Reference no: EM132719064
Question: (a) How will the liability be allocated at the end of year three?
G and L form a limited partnership. G, the general partner, contributes $10,000 and L, the limited partner, contributes $90,000. The partnership purchases a building on leased land, paying $100,000 cash and borrowing $900,000 on a nonrecourse basis from a commercial lender, securing the loan with a mortgage on the building. The terms of the loan require the payment of market rate interest and no principal for the first ten years. Assume for convenience that the building is depreciable at the rate of $50,000 per year for twenty years, and that other partnership income equals expenses for the years in question. The partnership agreement contains a qualified income offset, and G is required to make up any capital account deficit.

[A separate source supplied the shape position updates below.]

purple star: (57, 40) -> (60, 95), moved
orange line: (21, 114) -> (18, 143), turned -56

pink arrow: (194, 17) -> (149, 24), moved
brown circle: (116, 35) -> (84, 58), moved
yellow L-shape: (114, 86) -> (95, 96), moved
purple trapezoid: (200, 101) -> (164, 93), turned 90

Except as otherwise required by a minimum gain chargeback provision, the agreement allocates profit and loss 90% to L and 10% to G until such time as the partnership recognizes items of income and gain that exceed the items of deduction and loss that is has recognized over its life. Subsequent partnership income and losses are allocated equally between G and L. Assume that it is reasonably anticipated that the equal allocation will begin after ten years. The partnership agreement states that G and L each has a 50% interest in partnership profits for purposes of § 752.

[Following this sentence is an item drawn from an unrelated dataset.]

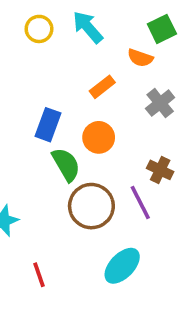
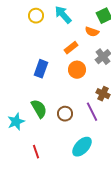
orange circle: (99, 137) -> (77, 70), moved
green semicircle: (66, 165) -> (39, 109), moved
brown circle: (91, 206) -> (65, 114), size x0.6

(b) How is the $900,000 liability allocated in year one?
(c) How will the liability be allocated at the end of years one and three if excess nonrecourse liabilities are allocated in a ratio of 90% to L and 10% to G?
(d) What result in (a), above, if the debt is guaranteed by G, who has no right to reimbursement from the partnership? Does the result change if G has a right to reimbursement from the partnership? What if G has a gross assets of only $6,000?
(e) What result in (a), above, if the debt is guaranteed by L, and L has a right to reimbursement from the partnership?
(f) What result in (a), above, if G is the lender?